Leetcode Problem 110: Balanced Binary Tree

Given a binary tree, determine if it is height-balanced.

A height-balanced binary tree is defined as:

  1. A binary tree in which the left and right subtrees of every node differ in height by no more than 1.

Clarifying Questions

  1. Input: What is the type of input for the tree (e.g., array, TreeNode)?
    • Answer: The input will be a TreeNode, which is the root of the binary tree.
  2. Edge Cases: How should specific edge cases be handled, such as an empty tree?
    • Answer: An empty tree (where the root is null) is considered balanced.

Strategy

To determine whether a binary tree is height-balanced:

  1. We need to calculate the height of the left and right subtree of every node.
  2. We then check the difference in heights. If the difference is greater than 1 for any node, the tree is not balanced.
  3. We can achieve this efficiently by using a recursive approach:
    • Compute the height of the left and right subtrees.
    • If at any point the subtrees differ in height by more than 1, we can immediately return false.
    • Otherwise, we return true if all nodes are balanced.

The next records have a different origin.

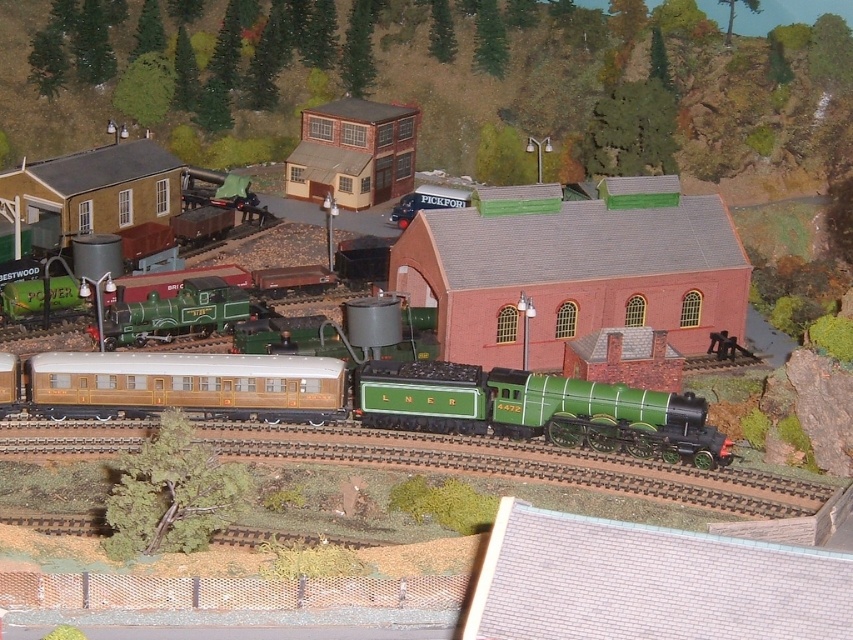 You are a model railway enthusiast examining the diorama. You notice the green metal train track at center and the matte gold passenger car at center. Which object has a greater width?

The green metal train track at center has a greater width than the matte gold passenger car at center according to the description.

You are a model railway enthusiast inspecting the layout. You notice the matte green locomotive at center and the green metal train track at center. Which object is closer to you?

The matte green locomotive at center is closer to you because the green metal train track at center is positioned behind it.

You are a model train enthusiast examining the layout of the model railway scene. You notice a point marked at coordinates [537,410]. Which object in the scene does this point correspond to?

The point at coordinates [537,410] corresponds to the matte green locomotive at center. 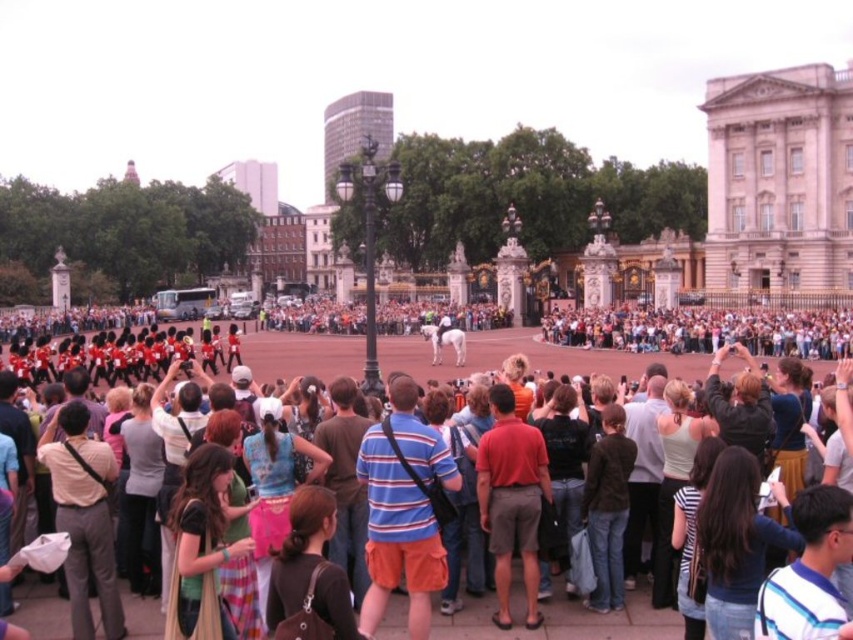 Question: Is dark brown hair at center to the left of black cotton shirt at center from the viewer's perspective?

Choices:
 (A) no
 (B) yes

Answer: (A)

Question: Which object is farther from the camera taking this photo?

Choices:
 (A) brown fabric bag at center
 (B) red cotton shirt at center

Answer: (B)

Question: Can you confirm if light beige pants at center is positioned below light gray tank top at center?

Choices:
 (A) no
 (B) yes

Answer: (B)

Question: Which object is closer to the camera taking this photo?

We will modify the height computation to also return a special value (e.g., -1) if it finds an unbalanced subtree. This helps us avoid redundant computations.

Code

/**
 * Definition for a binary tree node.
 * public class TreeNode {
 *     int val;
 *     TreeNode left;
 *     TreeNode right;
 *     TreeNode() {}
 *     TreeNode(int val) { this.val = val; }
 *     TreeNode(int val, TreeNode left, TreeNode right) {
 *         this.val = val;
 *         this.left = left;
 *         this.right = right;
 *     }
 * }
 */
public class Solution {
    public boolean isBalanced(TreeNode root) {
        return checkHeight(root) != -1;
    }
    
    private int checkHeight(TreeNode node) {
        if (node == null) {
            return 0;
        }
        
        int leftHeight = checkHeight(node.left);
        if (leftHeight == -1) {
            return -1;
        }
        
        int rightHeight = checkHeight(node.right);
        if (rightHeight == -1) {
            return -1;
        }
        
        if (Math.abs(leftHeight - rightHeight) > 1) {
            return -1;
        }
        
        return Math.max(leftHeight, rightHeight) + 1;
    }
}

Time Complexity

The time complexity of this solution is O(n), where n is the number of nodes in the tree. This is because in the worst case, we visit each node once and perform a constant amount of work at each node.

The space complexity is O(h) due to the recursion stack, where h is the height of the tree.